As a leading Labour politician, Michael Cullen has been a huge influence on social policies, some widely lauded like KiwiSaver but the most controversial being Working for Families (WFF).
The deficiencies of WFF are apparent in this recession as families who become poor enough to qualify for welfare benefit also suffer a significant cut in WFF for their children. It is timely to review the history of this discriminatory policy and the role Labour has played in perpetuating the worst of child poverty.
The problem started 30 years ago. Since the late 1980s New Zealand governments have been enthusiastically wedded to patriarchal free market economic models that don’t have a place for the work involved in reproduction or nurturing healthy children. In the happy free-market family, children appear instantaneously. They are magically taken care of leaving no excuse for mothers to be out of the paid workforce, except the lucky few whose workforce attachment allows 6 months of taxpayer funded, Paid Parent Leave.
The 1991 Mother of all budgets set the tone for what followed from National and eventually also from Labour too. But it took some time for Labour to become inured to the neoliberal reforms of the 1990s and to tolerate, and then extend a ‘deserving’ and ‘underserving’ approach to the financial support of children.
I remember the deep shock of hearing Jenny Shipley announce prior to the 1991 budget that struggling sole parents and married couples with children would have $27 a week carved out of their meagre benefits. Child poverty rates soared, food banks proliferated, along with an explosion in preventable and often deadly contagious diseases and overcrowding in substandard housing.
In 1996, to provide some remedy, Bill Birch gave tax cuts to middle and upper New Zealanders and significantly upped the weekly targeted child payment (called Family Support) by $20 a child, providing some much needed inflation catch up. BUT this is where the ideology took hold: $15 of this payment was denied to the poorest children. This $15 carve off, (the Child Tax Credit) went only to those ‘deserving’ families who were deemed to be “independent from the state.”

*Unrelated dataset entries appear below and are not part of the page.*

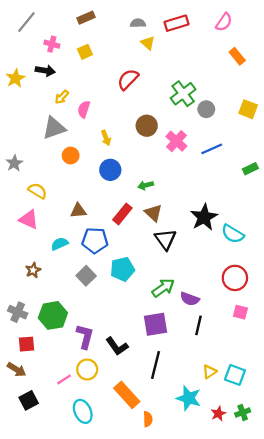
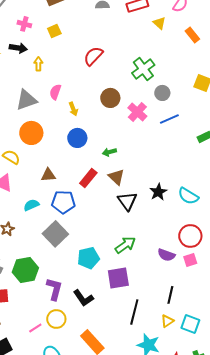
yellow triangle: (148, 43) -> (159, 23), moved
yellow arrow: (62, 97) -> (38, 64), moved, turned 136
pink semicircle: (84, 109) -> (55, 92), moved
gray circle: (206, 109) -> (162, 93), moved
orange circle: (71, 156) -> (31, 133), moved, size x1.5
black star: (204, 217) -> (158, 192), moved, size x0.7
cyan pentagon: (122, 269) -> (88, 258), moved
gray square: (86, 276) -> (55, 234), size x1.4
purple semicircle: (190, 299) -> (166, 255), moved
pink square: (240, 312) -> (190, 260), moved, turned -32
black line: (199, 325) -> (170, 295), moved
black line: (156, 365) -> (134, 312), moved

What did Michael Cullen have to say about this package? He called it “a simplistic tangle of bigotry and ignorance … barely disguised attack on beneficiaries … mean spirited, ill thought through and punitive … unholy product of National’s deeply held view that everyone on a benefit is a bludger and Treasury’s new right agenda … based on highly questionable incentives arguments.”
Hansard is illuminating. What a lot of righteous indignation! From Annette King- “it makes me sick….it isolates beneficiaries from other families- treats them like lepers and worst of all it treats their children differently- what is different about a beneficiary child? Does that child look different when she or he goes to school? Yes, that child probably does look different because of the circumstances of the family—But also the government wants everyone to know that he or she is different.”
Phil Goff wanted to know why this “miserable government does practically nothing for the quarter of a million children who are the most disadvantaged in our community. Let us recognise that this package deliberately, cold-bloodedly and calculatedly discriminates against those people who through no fault of their own are not at work.”
Michael Cullen ranted still further against the CTC with his own quirky turn of phrase “At least the strange, 19th century minds opposite are not putting those children back up the chimneys, but they are saying that the kids should be used to force other people back up the chimneys. Children are children are children—no matter who their parents are. To draw distinctions between what the State says should go to low-income families on the basis of the source of that income rather than on the level of that income is obscene.”
He promised that “Labour will make sure that all low to middle income families get the full benefit of the full assistance available.”
But sadly that was not to be in spite of our child poverty rate being one of the worst in the developed world. After that crumb of an increase of $5 a child a week in 1996, children in families on benefits had to wait until 2005 for a further few crumbs.
Under Labour’s 2005 WFF, Family Support (now called Family Tax Credit) was increased. But the government took the opportunity to reduce core benefits: a sole parent with two children got $40 Family Support extra but lost $22 in core benefit.
In 2006, the CTC was renamed the In Work Tax Credit (IWTC), increased to $60 a week for 1-3 children with extra for larger families, and made even more discriminatory by requiring fixed hours of paid work as well as being off benefit. The terminology disguised its child-related status and rendered invisible the important unpaid work of raising children.
Then, in an astonishing capitulation to neoliberalism, in 2007 Labour enshrined the centrality of paid work into a new purposes and principles section of the Social Security Act.
Rather than lifting the poorest children out of poverty by incentivising paid work, WFF acted to deepen their poverty and exclusion. More generous and more complex support was indeed available, but only for ‘deserving’ children of ‘working parents’ driving an even bigger gap between families on benefit income and those who were not.
Subsequent evaluation by Treasury showed the IWTC failed as a work incentive and today around 170,000 of the poorest children continue to suffer this discrimination losing a much needed $72.50 or more a week just because their parents need state support in troubled times.
It is time for Labour to rediscover the passion it had in 1996 and reverse this abominable child poverty policy.